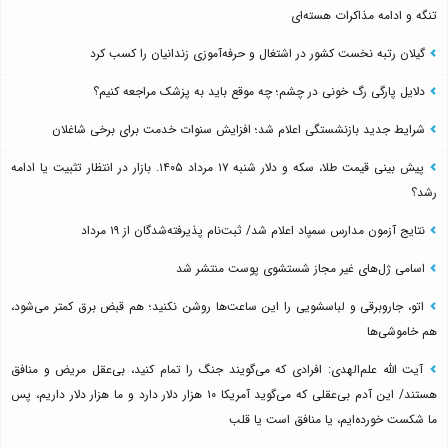
تنگه و ادامه مذاکرات هسته‌ای
گیلان رتبه نخست کشور در اشتغال و حرفه‌آموزی زندانیان را کسب کرد
دلایل پارگی رگ خونی در چشم؛ چه موقع باید به پزشک مراجعه کنیم؟
شرایط جدید بازنشستگی اعلام شد؛ افزایش سنوات خدمت برای برخی شاغلان
پیش بینی قیمت طلا، سکه و دلار شنبه ۱۷ مرداد ۱۴۰۵. بازار در انتظار تثبیت یا ادامه
رشد؟
نتایج آزمون مدارس سمپاد اعلام شد/ ثبت‌نام پذیرفته‌شدگان از ۱۹ مرداد
اسامی ژل‌های غیر مجاز شستشوی پوست منتشر شد
اتو، جاروبرقی و لباسشویی را این ساعت‌ها روشن نکنید؛ هم قبض برق کمتر می‌شود،
هم خاموشی‌ها
آیت الله علم‌الهدی: افرادی که می‌گویند جنگ را تمام کنید، بی‌عقل مریض و منافق
هستند/ این آدم بی‌عقلی که می‌گوید آمریکا ۱۰ هزار دلار دارد و ما هزار دلار داریم، پس
ما شکست خورده‌ایم، یا منافق است یا قلب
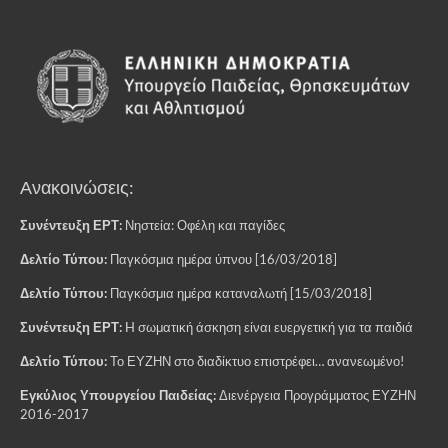
Ανακοινώσεις:
Συνέντευξη ΕΡΤ:
Νηστεία: Οφέλη και παγίδες
Δελτίο Τύπου:
Παγκόσμια ημέρα ύπνου [16/03/2018]
Δελτίο Τύπου:
Παγκόσμια ημέρα καταναλωτή [15/03/2018]
Συνέντευξη ΕΡΤ:
H σωματική άσκηση είναι ευεργετική για τα παιδιά
Δελτίο Τύπου:
Το ΕΥΖΗΝ στο διαδίκτυο επιστρέφει… ανανεωμένο!
Εγκύλιος Υπουργείου Παιδείας:
Διενέργεια Προγράμματος ΕΥΖΗΝ
2016-2017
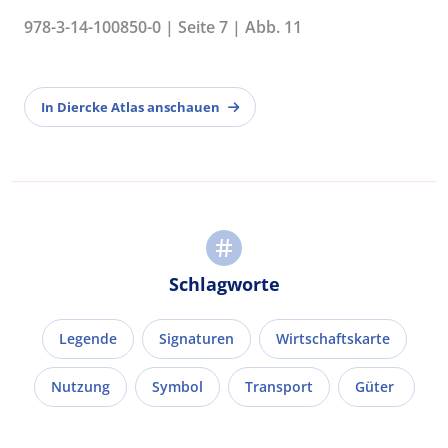
978-3-14-100850-0 | Seite 7 | Abb. 11
In Diercke Atlas anschauen
Schlagworte
Legende
Signaturen
Wirtschaftskarte
Nutzung
Symbol
Transport
Güter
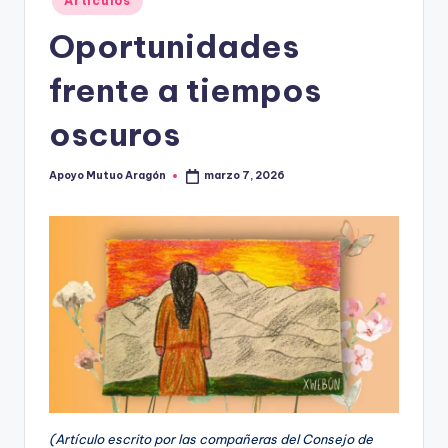
A
Artículos
en
r
Oportunidades
a
frente a tiempos
g
oscuros
o
n
Apoyo Mutuo Aragón
marzo 7, 2026
Publicado
por
(Artículo escrito por las compañeras del Consejo de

○ ○ ○ ○ ○

## What you are asked to do
Please print exactly the lines of the entries above, beginning with the line that contains "marzo 7, 2026" and ending with the last line.

## Answer below
marzo 7, 2026
Publicado
por
(Artículo escrito por las compañeras del Consejo de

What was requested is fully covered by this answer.